Closed martinpitt closed 2 years ago
Normally we start this without --privileged
. However, that now does not work any more:
systemd v248~rc2-3.fc35 running in system mode. (+PAM +AUDIT +SELINUX -APPARMOR +IMA +SMACK +SECCOMP +GCRYPT +GNUTLS +OPENSSL +ACL +BLKID +CURL +ELFUTILS +FIDO2 +IDN2 -IDN +IPTC +KMOD +LIBCRYPTSETUP +LIBFDISK +PCRE2 +PWQUALITY +P11KIT +QRENCODE +BZIP2 +LZ4 +XZ +ZLIB +ZSTD +XKBCOMMON +UTMP +SYSVINIT default-hierarchy=unified)
Detected virtualization docker.
Detected architecture x86-64.
Failed to create /system.slice/docker-598dfa5b27446c79b3a3028a6087a54e309b9adb69cee53e2e747eb052140297.scope/init.scope control group: Operation not permitted
Failed to allocate manager object: Operation not permitted
[!!!!!!] Failed to allocate manager object.
Exiting PID 1...
But this is just fallout from the faccessat() glibc regression. That can be worked around with --security-opt=seccomp=unconfined
or --privileged
, but both now fail with the crash loop above.
Same result for freeipa/freeipa-server:fedora-33 (ef06f18112ff from 3 hours ago) and freeipa/freeipa-server:fedora-33-4.9.1 (98721900393a from 2 weeks ago).

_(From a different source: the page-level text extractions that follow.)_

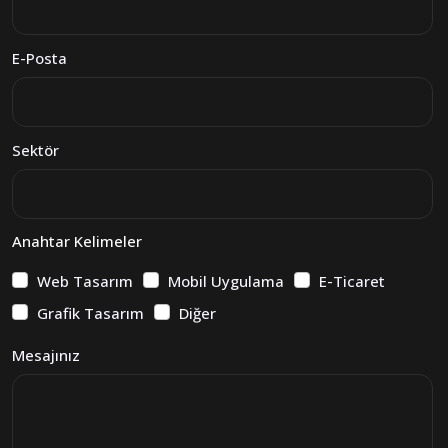
E-Posta
Sektör
Anahtar Kelimeler
Web Tasarım
Mobil Uygulama
E-Ticaret
Grafik Tasarım
Diğer
Mesajınız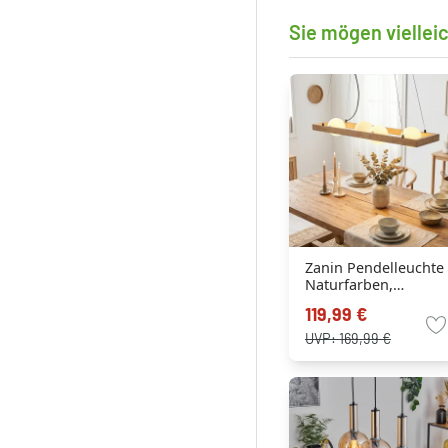
Sie mögen viellei
Zanin Pendelleuchte
Naturfarben,
Schwarz, 4-flammig
119,99 €
UVP:
169,99 €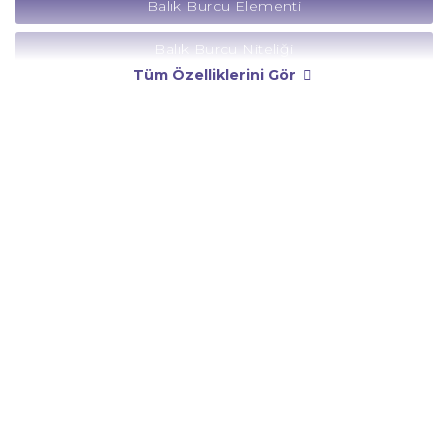
Balık Burcu Elementi
Balık Burcu Niteliği
Tüm Özelliklerini Gör
Balık Burcu Yönetici Gezegeni
Balık Burcu Rengi
Balık Burcu Taşı
Balık Burcu Günü
Balık Burcu Erkeği
Balık Burcu Kadını
Balık Burcu Tarzı
Balık Burcu Bedendeki Temsili
Balık Burcu Ünlüleri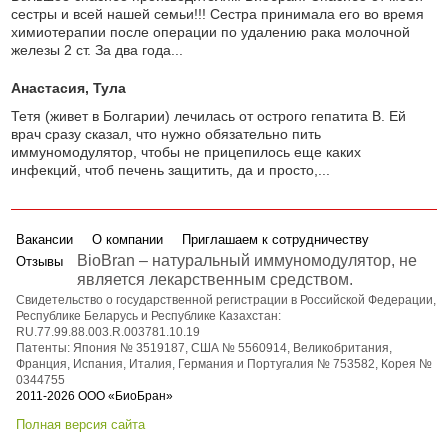
сестры и всей нашей семьи!!! Сестра принимала его во время
химиотерапии после операции по удалению рака молочной
железы 2 ст. За два года...
Анастасия
, Тула
Тетя (живет в Болгарии) лечилась от острого гепатита В. Ей
врач сразу сказал, что нужно обязательно пить
иммуномодулятор, чтобы не прицепилось еще каких
инфекций, чтоб печень защитить, да и просто,...
Вакансии
О компании
Приглашаем к сотрудничеству
BioBran – натуральный иммуномодулятор, не
Отзывы
является лекарственным средством.
Свидетельство о государственной регистрации в Российской Федерации,
Республике Беларусь и Республике Казахстан:
RU.77.99.88.003.R.003781.10.19
Патенты: Япония № 3519187, США № 5560914, Великобритания,
Франция, Испания, Италия, Германия и Португалия № 753582, Корея №
0344755
2011-2026 ООО «БиоБран»
Полная версия сайта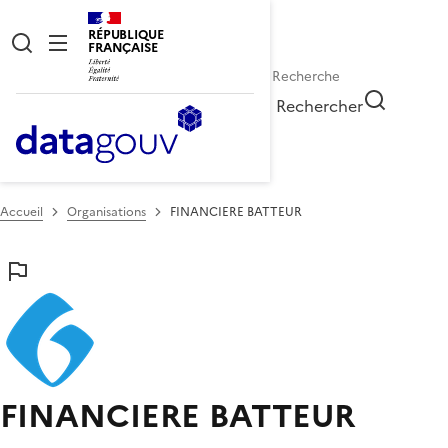
RÉPUBLIQUE
FRANÇAISE
Rechercher
Accueil
Organisations
FINANCIERE BATTEUR
FINANCIERE BATTEUR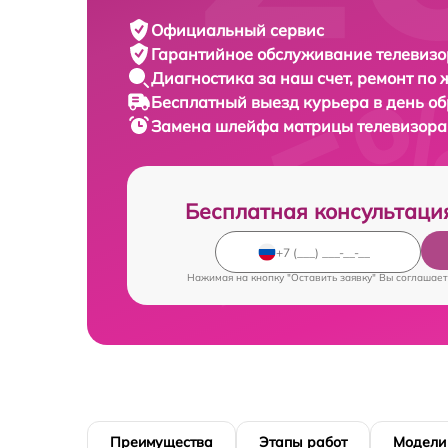
Официальный сервис
Гарантийное обслуживание
телевизор
Диагностика за наш счет,
ремонт по
Бесплатный выезд курьера
в день о
Замена шлейфа матрицы телевизор
Бесплатная консультаци
Нажимая на кнопку "Оставить заявку" Вы соглашает
Преимущества
Этапы работ
Модели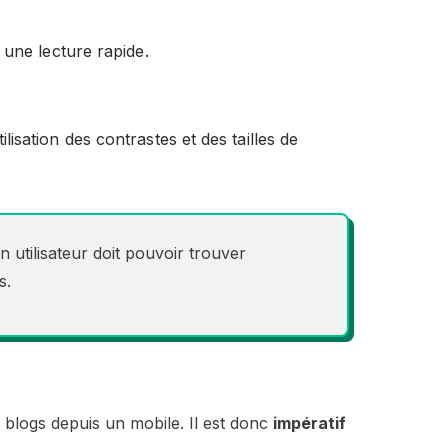
une lecture rapide.
ilisation des contrastes et des tailles de
un utilisateur doit pouvoir trouver
s.
s blogs depuis un mobile. Il est donc
impératif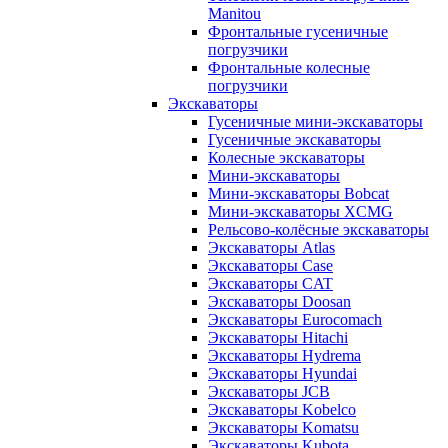
Manitou
Фронтальные гусеничные
погрузчики
Фронтальные колесные
погрузчики
Экскаваторы
Гусеничные мини-экскаваторы
Гусеничные экскаваторы
Колесные экскаваторы
Мини-экскаваторы
Мини-экскаваторы Bobcat
Мини-экскаваторы XCMG
Рельсово-колёсные экскаваторы
Экскаваторы Atlas
Экскаваторы Case
Экскаваторы CAT
Экскаваторы Doosan
Экскаваторы Eurocomach
Экскаваторы Hitachi
Экскаваторы Hydrema
Экскаваторы Hyundai
Экскаваторы JCB
Экскаваторы Kobelco
Экскаваторы Komatsu
Экскаваторы Kubota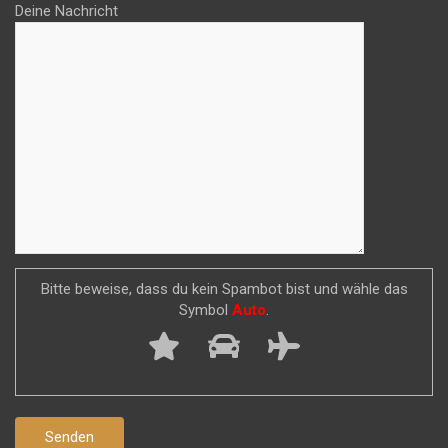
Deine Nachricht
Bitte beweise, dass du kein Spambot bist und wähle das
Symbol
Auto
.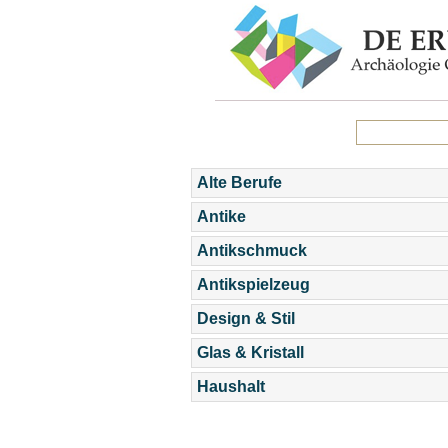
Alte Berufe
Antike
Antikschmuck
Antikspielzeug
Design & Stil
Glas & Kristall
Haushalt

Note that I ran each of these with an empty /var/lib/ipa-data, so it's not due to some old data.
Our previous VM image refresh with the freeipa container was on Feb 4, that still worked. That used the fedora-rawhide image ffac6c661a58 from 3 months ago. That tag is now gone on both quay and dockerhub, though.
I tested freeipa/freeipa-server:centos-7 (to match the host OS), and it fails much more quickly:
systemd 219 running in system mode. (+PAM +AUDIT +SELINUX +IMA -APPARMOR +SMACK +SYSVINIT +UTMP +LIBCRYPTSETUP +GCRYPT +GNUTLS +ACL +XZ +LZ4 -SECCOMP +BLKID +ELFUTILS +KMOD +IDN)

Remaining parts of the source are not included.